Monte-Carlo seems more akin to how humans play games.
Alpha-Beta pruning is the classical computer science algorithm, easier to understand, describe, and analyze... but very inhuman. Its an exhaustive search, like a breadth-first search.
Monte-Carlo has a lot of variations. Classically, the original MCTS algorithms for Go would play all the way to the end of a game before searching other parts of the tree. In effect, its a depth-first search, you play until you make a conclusion (potentially a "bad" conclusion). The reasoning is simple: on the average, a lot of "samples" of playthroughs will lead to a better estimate for win/loss probability. Think of it as a random-sample of the win/loss potential of a move.
EDIT: Cleaned up the above paragraph.
MCTS implemented by AlphaZero is different however. It uses a neural-net to find "interesting" positions to guide the search, and the same neural net also evaluates the position (who is winning or losing). It seems like a very good way to have a single neural network mostly perform double-duty (aside from the two output nodes). Most of the input layers / early hidden-layers can be "recycled" between the "explore" function and the "evaluation" function.
EDIT: I don't know how AlphaZero gets its "exploration" network trained up however. Its possible that the original randomized MCTS algorithm (search randomly... which btw, performs way better than you'd expect...) might be used to "bootstrap" the exploration weights.
So MCTS just naturally works with neural nets very well.
> Its an exhaustive search, like a breadth-first search.
It's actually neither of those.
An exhaustive search would definitely not be able to search as deeply as state of the art alpha-beta chess engines can. There's a lot of pruning going on.
Minimax search (with or without alpha beta pruning) is depth-first search, not breadth-first. Iterative deepening means that you start with a low depth search and progressively increase depth, using the results from the previous depth to do move ordering which increases the efficiency of pruning.
The pruning in Alpha-beta is very much a heuristic that is applied on top of the template. For example, Stockfish may recognize that some moves are "forced" and will iterate a specific variation deeper.

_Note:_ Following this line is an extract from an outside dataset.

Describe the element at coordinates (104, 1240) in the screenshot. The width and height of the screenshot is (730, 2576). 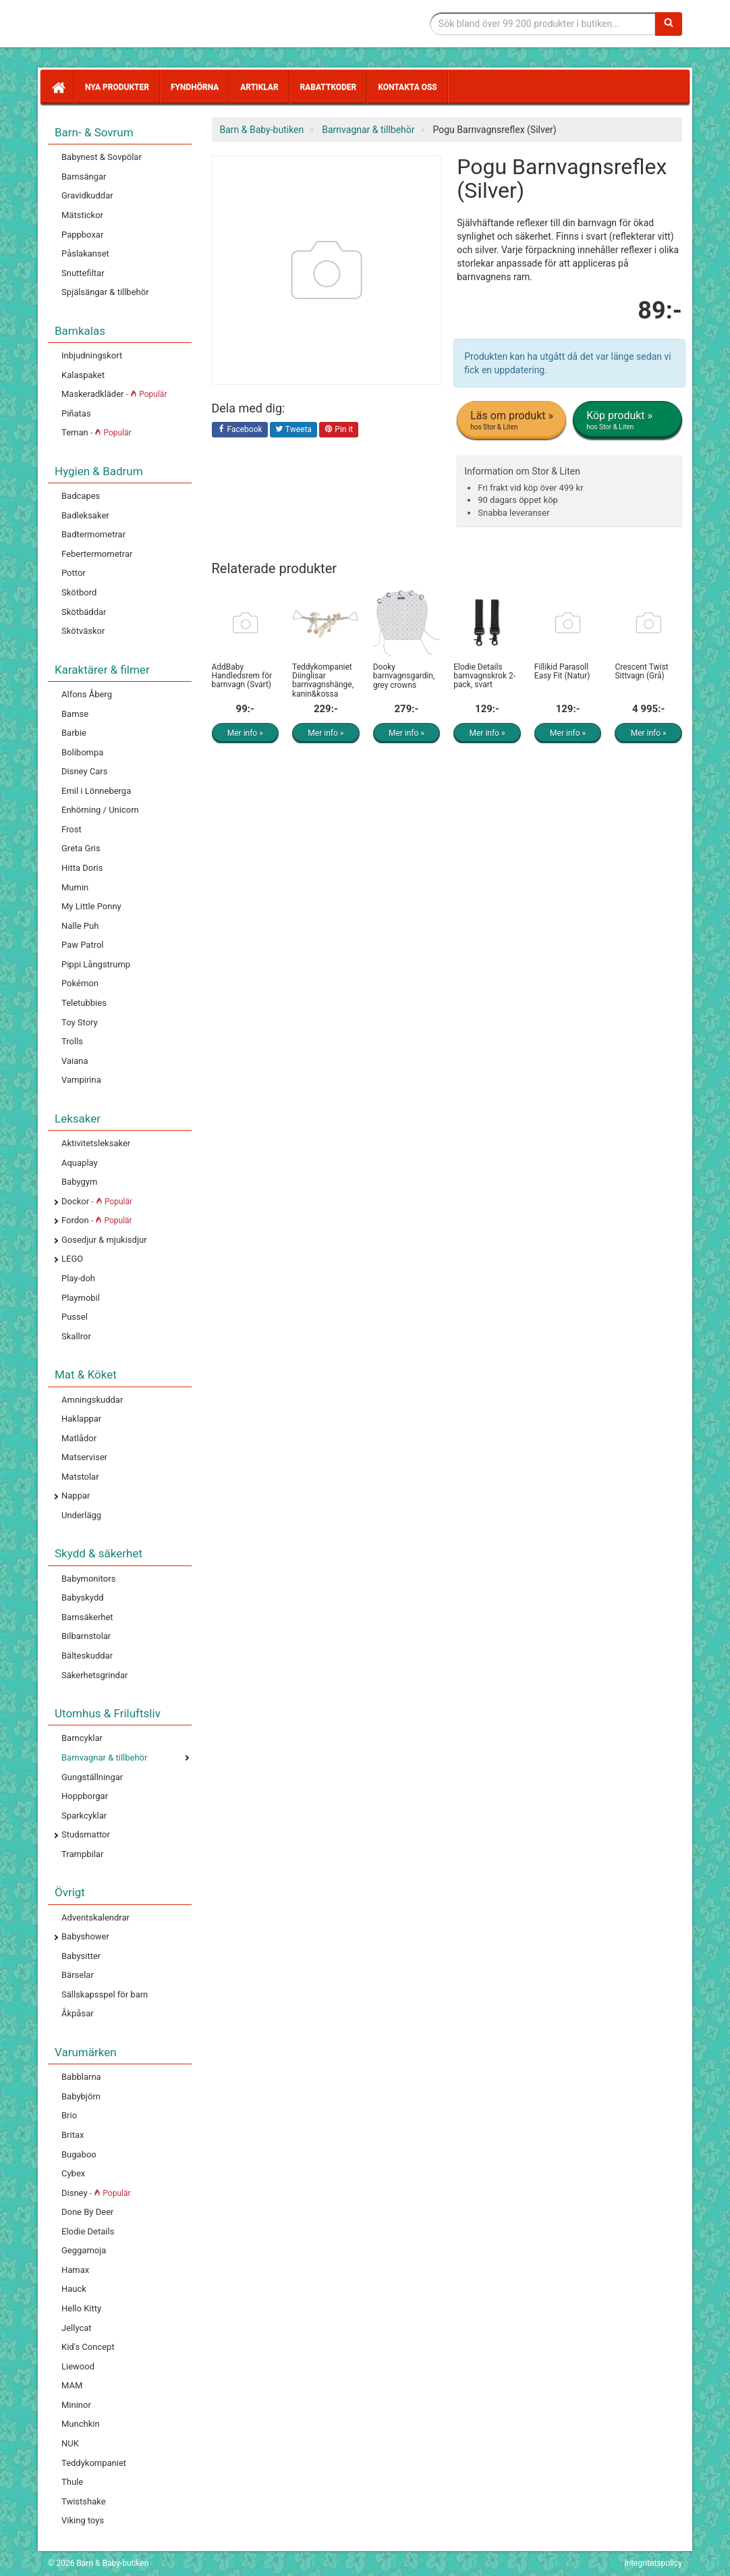
I see `Gosedjur & mjukisdjur` at that location.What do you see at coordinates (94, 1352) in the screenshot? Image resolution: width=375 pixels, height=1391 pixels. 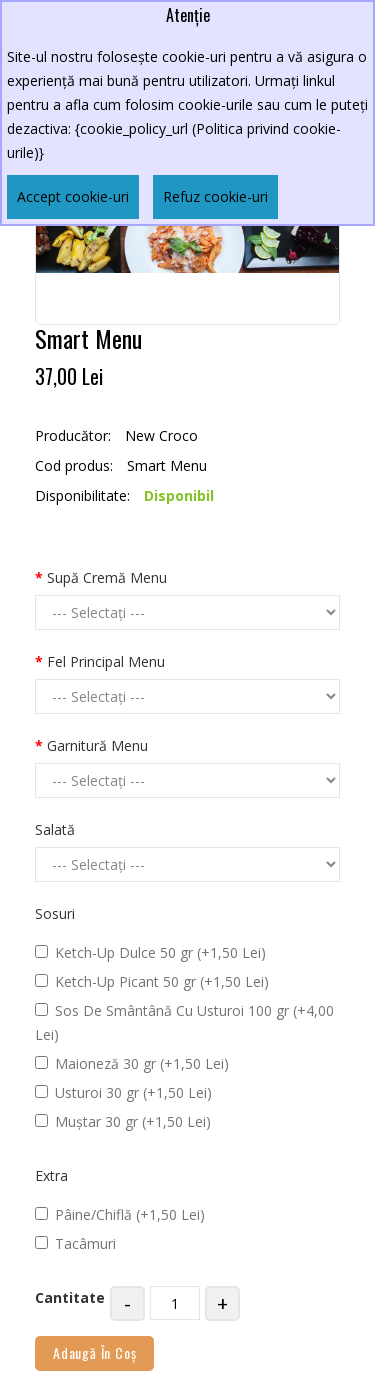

Nonetheless, the classical chess search algorithm is exhaustive. Breadth-first search with Alpha-Beta pruning is how it is taught at universities. Stockfish uses iterated deepening as you've said, but that's very similar to Breadth-first search.
Stockfish is also multithreaded and got a hash-table to remember previously searched positions (even positions from "another" branch of the tree).
I think my point is that Quiescence search is an explicitly programmed feature of Stockfish. Under certain conditions, Stockfish will search deeper (but not all conditions).
MCTS on the other hand is almost ENTIRELY a quiescence search. MCTS analyzes "deeper" positions, while Stockfish analyzes more exhaustively.
------
And again: classical MCTS (probably not AlphaZero) will keep going until it evaluates a position as "win", "loss", or "draw". It will NOT return until it gets that kind of evaluation.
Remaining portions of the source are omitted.